**Problem statement:**
For this exercise, copy each line of the records that contains the word "nodig".

───── Dataset excerpts

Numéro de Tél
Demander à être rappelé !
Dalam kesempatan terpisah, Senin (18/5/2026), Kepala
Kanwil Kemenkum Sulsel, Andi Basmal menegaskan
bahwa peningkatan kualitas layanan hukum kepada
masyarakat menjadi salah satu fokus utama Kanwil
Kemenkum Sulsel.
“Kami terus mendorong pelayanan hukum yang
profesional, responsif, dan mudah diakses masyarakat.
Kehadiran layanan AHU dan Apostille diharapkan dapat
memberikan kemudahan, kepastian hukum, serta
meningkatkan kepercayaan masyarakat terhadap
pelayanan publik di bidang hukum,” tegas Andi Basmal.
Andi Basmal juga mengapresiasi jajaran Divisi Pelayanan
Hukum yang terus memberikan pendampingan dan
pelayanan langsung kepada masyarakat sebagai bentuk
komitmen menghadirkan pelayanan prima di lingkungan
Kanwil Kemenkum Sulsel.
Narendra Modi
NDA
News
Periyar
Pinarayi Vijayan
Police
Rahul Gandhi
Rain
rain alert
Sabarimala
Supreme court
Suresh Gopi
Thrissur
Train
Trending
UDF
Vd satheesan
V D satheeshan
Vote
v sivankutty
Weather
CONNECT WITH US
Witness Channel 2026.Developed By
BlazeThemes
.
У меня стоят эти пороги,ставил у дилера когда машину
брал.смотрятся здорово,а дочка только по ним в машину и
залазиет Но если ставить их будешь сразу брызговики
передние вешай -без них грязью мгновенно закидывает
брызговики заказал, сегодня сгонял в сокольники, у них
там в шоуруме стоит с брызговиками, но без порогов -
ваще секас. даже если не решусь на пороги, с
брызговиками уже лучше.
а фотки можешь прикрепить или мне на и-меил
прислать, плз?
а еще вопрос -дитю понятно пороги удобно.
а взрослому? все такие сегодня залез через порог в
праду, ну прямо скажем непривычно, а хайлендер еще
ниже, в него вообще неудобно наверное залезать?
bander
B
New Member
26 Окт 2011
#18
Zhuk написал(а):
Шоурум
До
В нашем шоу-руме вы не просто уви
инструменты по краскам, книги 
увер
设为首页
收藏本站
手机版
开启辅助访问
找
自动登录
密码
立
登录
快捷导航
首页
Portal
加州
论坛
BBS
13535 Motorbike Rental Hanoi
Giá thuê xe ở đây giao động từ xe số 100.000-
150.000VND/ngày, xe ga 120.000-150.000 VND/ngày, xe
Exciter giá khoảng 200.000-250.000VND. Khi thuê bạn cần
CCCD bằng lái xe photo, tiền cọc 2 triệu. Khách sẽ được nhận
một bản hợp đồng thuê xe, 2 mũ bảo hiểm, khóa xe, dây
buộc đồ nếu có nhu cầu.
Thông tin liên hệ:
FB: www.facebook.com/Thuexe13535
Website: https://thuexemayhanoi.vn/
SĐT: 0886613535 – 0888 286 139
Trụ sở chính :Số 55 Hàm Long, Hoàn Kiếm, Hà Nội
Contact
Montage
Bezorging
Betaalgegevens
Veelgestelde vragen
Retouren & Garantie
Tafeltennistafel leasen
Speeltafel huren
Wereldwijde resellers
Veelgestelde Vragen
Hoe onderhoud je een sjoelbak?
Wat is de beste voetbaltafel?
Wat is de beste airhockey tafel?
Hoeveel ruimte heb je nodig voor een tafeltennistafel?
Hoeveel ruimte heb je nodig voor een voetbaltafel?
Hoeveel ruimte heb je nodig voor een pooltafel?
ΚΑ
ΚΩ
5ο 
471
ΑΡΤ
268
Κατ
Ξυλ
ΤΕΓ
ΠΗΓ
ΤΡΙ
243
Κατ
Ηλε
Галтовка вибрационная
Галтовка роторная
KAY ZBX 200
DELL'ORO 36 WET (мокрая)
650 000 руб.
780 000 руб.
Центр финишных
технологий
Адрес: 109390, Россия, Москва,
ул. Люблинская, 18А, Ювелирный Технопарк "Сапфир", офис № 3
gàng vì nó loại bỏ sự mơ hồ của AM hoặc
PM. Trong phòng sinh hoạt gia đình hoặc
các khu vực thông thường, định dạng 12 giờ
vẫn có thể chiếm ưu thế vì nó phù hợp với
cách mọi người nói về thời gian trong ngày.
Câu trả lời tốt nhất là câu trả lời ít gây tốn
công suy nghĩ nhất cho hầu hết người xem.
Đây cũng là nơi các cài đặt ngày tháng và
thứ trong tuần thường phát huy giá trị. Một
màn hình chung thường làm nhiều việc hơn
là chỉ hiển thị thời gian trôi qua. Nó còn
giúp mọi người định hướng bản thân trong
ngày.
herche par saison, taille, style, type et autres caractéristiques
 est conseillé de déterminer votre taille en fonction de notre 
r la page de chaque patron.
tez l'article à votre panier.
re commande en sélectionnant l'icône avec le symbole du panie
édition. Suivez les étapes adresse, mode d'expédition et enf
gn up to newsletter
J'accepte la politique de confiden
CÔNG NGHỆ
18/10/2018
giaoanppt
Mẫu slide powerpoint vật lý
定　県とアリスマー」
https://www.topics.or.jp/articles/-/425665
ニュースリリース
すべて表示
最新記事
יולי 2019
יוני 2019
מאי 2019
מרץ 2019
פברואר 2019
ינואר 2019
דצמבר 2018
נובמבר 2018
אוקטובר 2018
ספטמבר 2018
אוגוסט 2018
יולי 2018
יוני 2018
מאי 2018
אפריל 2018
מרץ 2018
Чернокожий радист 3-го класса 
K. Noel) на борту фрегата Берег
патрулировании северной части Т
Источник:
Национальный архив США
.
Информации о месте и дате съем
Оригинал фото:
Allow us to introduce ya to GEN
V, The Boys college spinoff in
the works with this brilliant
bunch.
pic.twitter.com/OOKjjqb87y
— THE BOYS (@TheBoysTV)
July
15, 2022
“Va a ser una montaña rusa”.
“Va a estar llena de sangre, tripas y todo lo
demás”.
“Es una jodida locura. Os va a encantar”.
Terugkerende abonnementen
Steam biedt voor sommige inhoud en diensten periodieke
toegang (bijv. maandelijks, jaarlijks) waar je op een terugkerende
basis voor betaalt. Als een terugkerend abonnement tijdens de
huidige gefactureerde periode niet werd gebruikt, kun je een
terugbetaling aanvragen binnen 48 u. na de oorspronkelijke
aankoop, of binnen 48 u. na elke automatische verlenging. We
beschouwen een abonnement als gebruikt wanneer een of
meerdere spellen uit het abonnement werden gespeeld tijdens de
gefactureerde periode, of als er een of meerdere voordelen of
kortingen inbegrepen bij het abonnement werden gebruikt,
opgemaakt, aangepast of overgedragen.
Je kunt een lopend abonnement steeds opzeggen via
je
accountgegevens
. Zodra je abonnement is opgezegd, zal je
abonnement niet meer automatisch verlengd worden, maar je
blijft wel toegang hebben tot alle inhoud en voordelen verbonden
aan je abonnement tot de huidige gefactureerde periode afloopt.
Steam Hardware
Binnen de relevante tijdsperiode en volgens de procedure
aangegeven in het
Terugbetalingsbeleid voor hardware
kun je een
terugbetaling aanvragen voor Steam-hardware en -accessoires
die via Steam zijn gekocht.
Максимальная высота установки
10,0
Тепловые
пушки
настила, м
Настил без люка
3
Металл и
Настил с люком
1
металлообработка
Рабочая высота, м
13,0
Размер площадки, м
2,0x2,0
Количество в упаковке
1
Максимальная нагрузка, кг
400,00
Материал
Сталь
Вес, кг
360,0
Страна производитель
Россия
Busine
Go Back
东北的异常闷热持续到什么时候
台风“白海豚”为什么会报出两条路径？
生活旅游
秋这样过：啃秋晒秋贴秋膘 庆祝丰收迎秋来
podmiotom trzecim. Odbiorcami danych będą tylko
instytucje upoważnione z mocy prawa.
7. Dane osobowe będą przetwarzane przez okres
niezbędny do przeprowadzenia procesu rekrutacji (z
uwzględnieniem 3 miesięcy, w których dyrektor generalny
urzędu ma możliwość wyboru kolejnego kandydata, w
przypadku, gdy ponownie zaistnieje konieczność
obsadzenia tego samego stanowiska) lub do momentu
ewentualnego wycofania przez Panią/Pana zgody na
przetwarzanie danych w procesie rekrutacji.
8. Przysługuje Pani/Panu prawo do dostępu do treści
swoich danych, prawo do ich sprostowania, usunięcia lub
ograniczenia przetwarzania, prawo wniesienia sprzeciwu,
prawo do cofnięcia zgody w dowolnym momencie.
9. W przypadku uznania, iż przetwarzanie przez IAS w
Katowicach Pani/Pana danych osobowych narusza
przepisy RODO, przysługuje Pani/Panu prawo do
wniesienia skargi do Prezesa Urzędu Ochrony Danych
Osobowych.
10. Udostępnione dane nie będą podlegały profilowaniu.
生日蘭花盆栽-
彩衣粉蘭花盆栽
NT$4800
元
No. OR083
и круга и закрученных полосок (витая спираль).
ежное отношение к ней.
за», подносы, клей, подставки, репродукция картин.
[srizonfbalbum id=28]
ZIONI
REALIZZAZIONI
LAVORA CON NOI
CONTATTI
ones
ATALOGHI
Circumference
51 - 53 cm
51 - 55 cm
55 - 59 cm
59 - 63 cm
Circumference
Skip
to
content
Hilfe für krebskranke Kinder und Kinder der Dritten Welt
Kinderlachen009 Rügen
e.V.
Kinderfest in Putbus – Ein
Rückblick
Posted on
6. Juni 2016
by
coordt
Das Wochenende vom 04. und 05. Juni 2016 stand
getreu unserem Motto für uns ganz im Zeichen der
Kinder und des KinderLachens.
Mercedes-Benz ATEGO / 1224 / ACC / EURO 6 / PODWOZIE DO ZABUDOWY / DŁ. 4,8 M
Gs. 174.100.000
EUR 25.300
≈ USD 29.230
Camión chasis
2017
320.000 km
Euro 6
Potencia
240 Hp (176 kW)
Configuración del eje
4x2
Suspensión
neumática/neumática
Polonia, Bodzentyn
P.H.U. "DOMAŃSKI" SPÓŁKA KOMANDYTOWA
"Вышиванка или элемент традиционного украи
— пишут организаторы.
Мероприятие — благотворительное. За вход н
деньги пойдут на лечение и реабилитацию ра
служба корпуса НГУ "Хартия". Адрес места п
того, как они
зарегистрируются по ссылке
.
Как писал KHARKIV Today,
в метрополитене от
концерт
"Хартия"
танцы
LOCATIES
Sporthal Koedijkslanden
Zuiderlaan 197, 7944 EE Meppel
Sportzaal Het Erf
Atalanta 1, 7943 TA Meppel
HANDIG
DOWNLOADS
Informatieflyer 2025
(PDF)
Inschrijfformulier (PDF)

──────────

**Exercise solution:**
Hoeveel ruimte heb je nodig voor een tafeltennistafel?
Hoeveel ruimte heb je nodig voor een voetbaltafel?
Hoeveel ruimte heb je nodig voor een pooltafel?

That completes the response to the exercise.